*** Opening Material shown ***

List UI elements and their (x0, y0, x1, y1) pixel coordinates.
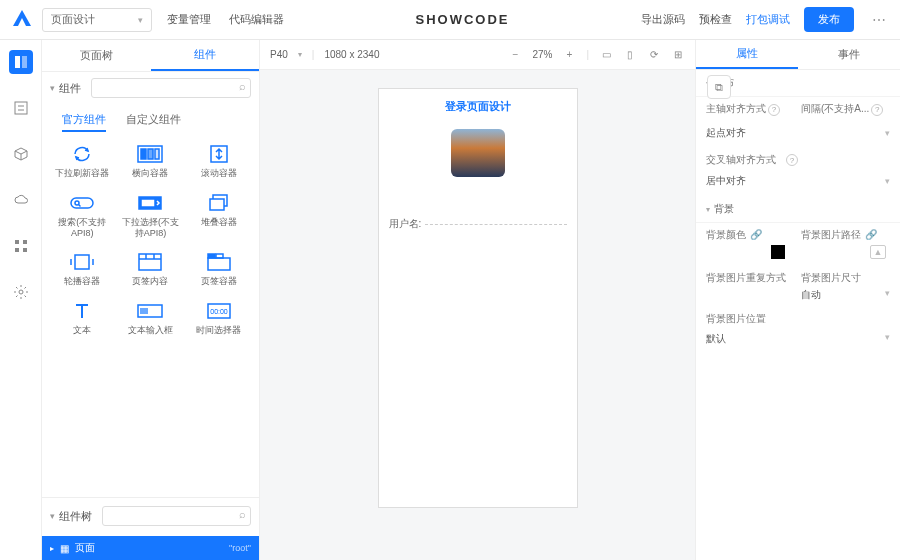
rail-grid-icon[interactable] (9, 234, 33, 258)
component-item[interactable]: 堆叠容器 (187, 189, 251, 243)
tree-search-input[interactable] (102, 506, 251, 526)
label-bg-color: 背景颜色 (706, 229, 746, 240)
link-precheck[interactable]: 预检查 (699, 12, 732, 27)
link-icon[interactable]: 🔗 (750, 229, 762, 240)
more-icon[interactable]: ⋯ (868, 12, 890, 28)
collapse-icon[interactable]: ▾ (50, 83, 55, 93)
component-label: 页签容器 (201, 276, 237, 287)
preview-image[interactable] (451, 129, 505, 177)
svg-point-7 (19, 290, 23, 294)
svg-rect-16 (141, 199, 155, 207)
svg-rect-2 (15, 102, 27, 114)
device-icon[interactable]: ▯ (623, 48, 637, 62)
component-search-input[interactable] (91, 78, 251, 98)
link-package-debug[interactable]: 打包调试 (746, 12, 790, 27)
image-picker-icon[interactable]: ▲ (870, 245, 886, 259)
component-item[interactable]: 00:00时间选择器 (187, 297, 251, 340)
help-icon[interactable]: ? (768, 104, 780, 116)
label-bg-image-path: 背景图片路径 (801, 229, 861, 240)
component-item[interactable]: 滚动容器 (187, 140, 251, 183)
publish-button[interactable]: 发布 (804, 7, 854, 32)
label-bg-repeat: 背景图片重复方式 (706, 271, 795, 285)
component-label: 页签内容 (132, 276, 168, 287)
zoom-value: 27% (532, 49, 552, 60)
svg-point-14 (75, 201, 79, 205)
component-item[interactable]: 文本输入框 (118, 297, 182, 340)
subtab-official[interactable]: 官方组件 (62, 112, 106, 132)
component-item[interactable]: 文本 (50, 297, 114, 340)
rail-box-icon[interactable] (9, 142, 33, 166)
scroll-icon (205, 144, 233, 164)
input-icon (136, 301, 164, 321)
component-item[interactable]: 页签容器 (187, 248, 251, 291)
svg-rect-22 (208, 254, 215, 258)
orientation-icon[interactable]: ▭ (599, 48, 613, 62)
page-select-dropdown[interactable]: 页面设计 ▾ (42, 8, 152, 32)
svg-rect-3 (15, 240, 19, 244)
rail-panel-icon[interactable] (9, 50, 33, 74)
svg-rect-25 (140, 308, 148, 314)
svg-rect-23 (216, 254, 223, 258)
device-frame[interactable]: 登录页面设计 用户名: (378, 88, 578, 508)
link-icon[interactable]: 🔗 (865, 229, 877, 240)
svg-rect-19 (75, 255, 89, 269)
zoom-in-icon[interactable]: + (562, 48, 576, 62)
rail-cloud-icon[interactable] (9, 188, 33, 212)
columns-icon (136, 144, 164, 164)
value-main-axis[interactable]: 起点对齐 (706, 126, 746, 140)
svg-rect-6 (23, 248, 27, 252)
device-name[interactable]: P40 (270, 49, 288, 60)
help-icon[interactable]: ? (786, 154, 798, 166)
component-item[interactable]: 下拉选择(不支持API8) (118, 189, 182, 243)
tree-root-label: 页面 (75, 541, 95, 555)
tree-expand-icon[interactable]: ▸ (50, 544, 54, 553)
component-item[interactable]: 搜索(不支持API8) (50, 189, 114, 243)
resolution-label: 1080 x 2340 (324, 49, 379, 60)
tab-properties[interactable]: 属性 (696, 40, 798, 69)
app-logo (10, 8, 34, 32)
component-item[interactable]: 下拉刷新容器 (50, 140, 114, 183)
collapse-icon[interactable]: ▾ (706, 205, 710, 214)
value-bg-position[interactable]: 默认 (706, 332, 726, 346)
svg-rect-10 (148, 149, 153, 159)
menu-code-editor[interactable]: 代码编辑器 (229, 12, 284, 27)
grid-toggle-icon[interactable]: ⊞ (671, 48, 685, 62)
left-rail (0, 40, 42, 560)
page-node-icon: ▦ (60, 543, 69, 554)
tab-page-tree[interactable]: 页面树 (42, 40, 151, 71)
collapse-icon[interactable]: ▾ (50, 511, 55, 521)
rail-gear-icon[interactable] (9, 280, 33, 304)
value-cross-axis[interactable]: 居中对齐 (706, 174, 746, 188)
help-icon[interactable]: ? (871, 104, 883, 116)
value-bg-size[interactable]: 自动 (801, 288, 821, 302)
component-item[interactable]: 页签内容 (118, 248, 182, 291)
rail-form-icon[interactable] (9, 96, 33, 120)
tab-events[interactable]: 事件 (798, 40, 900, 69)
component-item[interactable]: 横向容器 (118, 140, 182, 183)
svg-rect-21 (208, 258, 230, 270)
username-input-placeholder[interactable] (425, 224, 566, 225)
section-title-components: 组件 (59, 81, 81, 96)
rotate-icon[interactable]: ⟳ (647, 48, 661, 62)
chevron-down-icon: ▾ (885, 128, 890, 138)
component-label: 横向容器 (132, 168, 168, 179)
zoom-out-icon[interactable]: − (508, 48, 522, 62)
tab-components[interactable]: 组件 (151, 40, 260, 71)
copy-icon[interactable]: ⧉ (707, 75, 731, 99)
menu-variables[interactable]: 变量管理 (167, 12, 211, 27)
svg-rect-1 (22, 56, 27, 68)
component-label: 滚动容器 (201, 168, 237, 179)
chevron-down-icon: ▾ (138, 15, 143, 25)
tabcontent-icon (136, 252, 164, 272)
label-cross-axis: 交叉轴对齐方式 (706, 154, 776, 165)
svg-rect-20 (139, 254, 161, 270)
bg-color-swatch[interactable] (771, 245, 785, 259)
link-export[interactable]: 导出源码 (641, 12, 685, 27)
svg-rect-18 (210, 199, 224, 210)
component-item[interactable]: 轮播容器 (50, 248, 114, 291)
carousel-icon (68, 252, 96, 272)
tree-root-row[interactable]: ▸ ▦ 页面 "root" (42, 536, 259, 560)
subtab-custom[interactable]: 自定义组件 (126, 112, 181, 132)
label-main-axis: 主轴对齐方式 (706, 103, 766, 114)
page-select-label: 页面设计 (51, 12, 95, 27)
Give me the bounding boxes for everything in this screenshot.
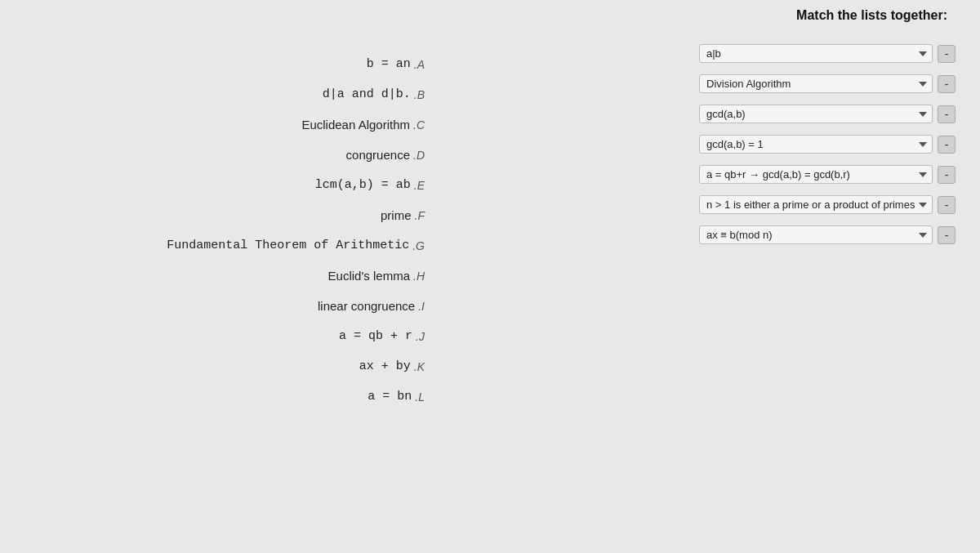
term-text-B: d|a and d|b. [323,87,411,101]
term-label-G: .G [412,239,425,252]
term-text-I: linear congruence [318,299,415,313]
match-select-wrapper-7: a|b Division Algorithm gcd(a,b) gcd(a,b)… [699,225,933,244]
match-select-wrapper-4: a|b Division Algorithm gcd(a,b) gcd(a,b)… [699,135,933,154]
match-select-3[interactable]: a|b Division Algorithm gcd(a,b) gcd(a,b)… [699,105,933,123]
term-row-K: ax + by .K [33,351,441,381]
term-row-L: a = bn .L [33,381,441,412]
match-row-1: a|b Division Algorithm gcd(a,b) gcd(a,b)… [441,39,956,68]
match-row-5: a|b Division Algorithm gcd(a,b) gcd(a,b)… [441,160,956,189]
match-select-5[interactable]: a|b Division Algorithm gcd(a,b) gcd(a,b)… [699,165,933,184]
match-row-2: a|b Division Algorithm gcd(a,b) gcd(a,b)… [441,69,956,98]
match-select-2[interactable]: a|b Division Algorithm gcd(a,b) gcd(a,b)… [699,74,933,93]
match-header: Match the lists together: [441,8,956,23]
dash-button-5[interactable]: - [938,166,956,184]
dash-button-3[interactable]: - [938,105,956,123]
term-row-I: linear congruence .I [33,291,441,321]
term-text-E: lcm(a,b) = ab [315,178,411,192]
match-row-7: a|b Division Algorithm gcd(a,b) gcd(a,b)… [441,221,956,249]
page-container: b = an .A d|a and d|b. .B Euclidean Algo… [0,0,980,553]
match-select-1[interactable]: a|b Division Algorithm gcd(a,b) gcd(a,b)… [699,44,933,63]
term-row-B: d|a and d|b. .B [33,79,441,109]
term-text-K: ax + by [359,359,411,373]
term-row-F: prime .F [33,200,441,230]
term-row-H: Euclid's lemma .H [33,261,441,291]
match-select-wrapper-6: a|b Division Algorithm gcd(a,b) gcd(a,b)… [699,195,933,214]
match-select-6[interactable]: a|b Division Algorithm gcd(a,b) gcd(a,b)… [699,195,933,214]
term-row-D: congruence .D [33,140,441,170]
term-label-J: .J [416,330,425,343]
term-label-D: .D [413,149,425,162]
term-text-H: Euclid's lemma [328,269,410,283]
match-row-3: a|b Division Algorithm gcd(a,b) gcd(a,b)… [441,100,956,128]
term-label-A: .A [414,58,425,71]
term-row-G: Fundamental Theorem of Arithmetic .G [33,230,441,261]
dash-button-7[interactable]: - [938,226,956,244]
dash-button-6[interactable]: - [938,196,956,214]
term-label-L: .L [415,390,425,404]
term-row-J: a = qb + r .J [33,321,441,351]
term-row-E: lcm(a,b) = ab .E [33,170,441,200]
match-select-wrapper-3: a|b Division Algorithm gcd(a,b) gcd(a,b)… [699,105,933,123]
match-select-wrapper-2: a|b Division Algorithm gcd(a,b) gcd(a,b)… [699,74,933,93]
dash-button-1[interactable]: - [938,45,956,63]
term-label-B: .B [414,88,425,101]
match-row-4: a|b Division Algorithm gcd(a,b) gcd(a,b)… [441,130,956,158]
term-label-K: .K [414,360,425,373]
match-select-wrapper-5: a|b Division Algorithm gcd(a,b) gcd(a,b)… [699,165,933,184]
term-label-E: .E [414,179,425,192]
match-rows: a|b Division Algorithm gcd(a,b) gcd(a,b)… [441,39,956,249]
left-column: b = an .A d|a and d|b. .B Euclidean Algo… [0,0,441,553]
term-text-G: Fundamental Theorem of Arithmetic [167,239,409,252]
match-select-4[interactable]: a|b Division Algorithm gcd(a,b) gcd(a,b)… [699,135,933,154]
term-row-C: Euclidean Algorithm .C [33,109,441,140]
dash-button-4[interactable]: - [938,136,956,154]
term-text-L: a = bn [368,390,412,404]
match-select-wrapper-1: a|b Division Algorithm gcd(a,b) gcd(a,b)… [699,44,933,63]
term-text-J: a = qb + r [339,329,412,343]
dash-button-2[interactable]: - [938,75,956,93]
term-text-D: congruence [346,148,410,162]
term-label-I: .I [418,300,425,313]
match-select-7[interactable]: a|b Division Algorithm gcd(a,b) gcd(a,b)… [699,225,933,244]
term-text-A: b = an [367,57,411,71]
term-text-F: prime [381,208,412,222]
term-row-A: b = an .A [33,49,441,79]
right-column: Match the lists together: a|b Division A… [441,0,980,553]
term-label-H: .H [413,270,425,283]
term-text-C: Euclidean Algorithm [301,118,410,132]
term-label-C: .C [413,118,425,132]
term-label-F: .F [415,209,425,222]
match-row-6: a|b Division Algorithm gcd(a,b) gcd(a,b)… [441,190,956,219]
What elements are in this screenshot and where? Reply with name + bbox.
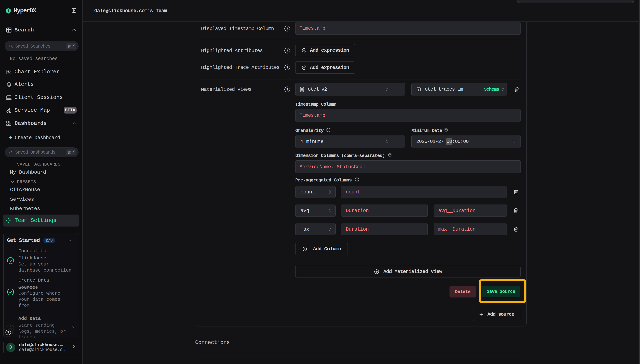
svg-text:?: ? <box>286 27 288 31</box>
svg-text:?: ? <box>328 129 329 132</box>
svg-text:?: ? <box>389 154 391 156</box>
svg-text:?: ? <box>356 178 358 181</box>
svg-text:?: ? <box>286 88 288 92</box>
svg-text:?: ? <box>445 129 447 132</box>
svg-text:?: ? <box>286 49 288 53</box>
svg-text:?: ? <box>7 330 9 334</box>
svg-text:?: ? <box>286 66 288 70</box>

*** Closing Material shown ***

▸ **Instructions for the task**
Please report only the count of lines in the entries above where the word "prime" appears.

▸ **Result for this exercise**
2